In a world cloaked in darkness, with evil around every turn, one man stands up to ensure the survival of good. This man is Dar (Daniel Goddard), also known as The Beastmaster, since he has special powers with the animals around him. Dar is able to communicate with the various animals and even will them to do what he commands. The relationship is a perfect one, as he knows the animals will do as he wishes, while the animals know he will not send them to be harmed, because the trust is so intense. Whenever evil surfaces, it threatens all those who live in the land, both the human and animal realms. As such, Dar must unite the two worlds and with that collective power, take on the evils that arrive. And in this land, a new evil seems to arrive all the time and as such, Dar and his companions have a lot of work to do. At the same time, Dar seeks out his love Kyra (Natalie Jackson Mendoza) and tries to keep his spirits raised. He is not alone in his quest to crush evil though, as he is joined by the scholar Tao (Jackson Raine), who offers his advice and friendship. The task of defending nature and its splendor is not a simple one, but Dar knows it is his destiny to do so, as he is The Beastmaster.

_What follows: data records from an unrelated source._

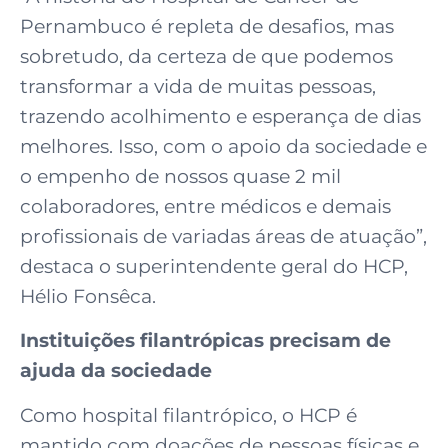
Pernambuco é repleta de desafios, mas
sobretudo, da certeza de que podemos
transformar a vida de muitas pessoas,
trazendo acolhimento e esperança de dias
melhores. Isso, com o apoio da sociedade e
o empenho de nossos quase 2 mil
colaboradores, entre médicos e demais
profissionais de variadas áreas de atuação”,
destaca o superintendente geral do HCP,
Hélio Fonsêca.
Instituições filantrópicas precisam de
ajuda da sociedade
Como hospital filantrópico, o HCP é
mantido com doações de pessoas físicas e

The original film The Beastmaster is a cult classic and given the success of sci/fi fantasy shows like Xena and Hercules, a series based on the character seemed like a natural choice. But is Beastmaster as much fun as those shows? As fan of The Beastmaster, I had some reservations about this series, as the bulk of these sci/fi fantasy television shows wind up as lame, with only a handful being worthwhile. If you’re looking for an extended version of the movie, you’ll be let down here however, as Beastmaster only uses the source material for a base, then it moves in new directions. The title character is more of a surfer, instead of a hulking warrior, while the tone moves from dark to brisk in most cases. I liked the supernatural elements found in Beastmaster, but the show has no real blueprint for its mythology, which means there are some inconsistent moments. I also wanted a lot of action, but this first season focuses more on the characters, including a lot of emphasis on romance. The later seasons provide a little more action, but still remain focused on the relationships. This show only ran for three seasons, which allows ample time for a complete arc to unfold. I can’t recommend this series to everyone, especially diehard fans of the movie, but if you’re a sci/fantasy nut, then Beastmaster: Season One is worth a look.

Video: How does it look?

The episodes are presented in 1.78:1 anamorphic widescreen. As this is such a recent series, I expected an excellent visual treatment and of course, ADV Films has supplied some great looking anamorphic widescreen episodes. The prints look almost pristine throughout the season, while the visuals have a sharp and refined texture. This means softness is never a problem, so detail is high and image depth is top notch. I found colors to be bright and rich as well, especially the greens of the woods. No troubles with flesh tones either, as skin tones come across in warm, natural fashion. The contrast is quite good also, as black levels look stark and consistent, so even the shadows look excellent here. I am quite pleased with ADV Films’ work here and of course, I hope the final two seasons look this impressive.

Audio: How does it sound?

The audio here sounds much like it would if you watched a broadcast episode, which is good and bad. The bad news is that the audio is never that dynamic, but the good news is that it still sounds good and no real flaws surface. There is some decent directional presence, but only as much as the format allows, as this is not a full blown surround option. A new surround remix would have added to the atmosphere and amped up some sequences, but in truth, the audio found here is more than solid on its own. You might not be dazzled, but you won’t be let down in the least either, which means the material is well handled. I found dialogue to be clean at all times, with no volume errors, so I see no reason to complain here.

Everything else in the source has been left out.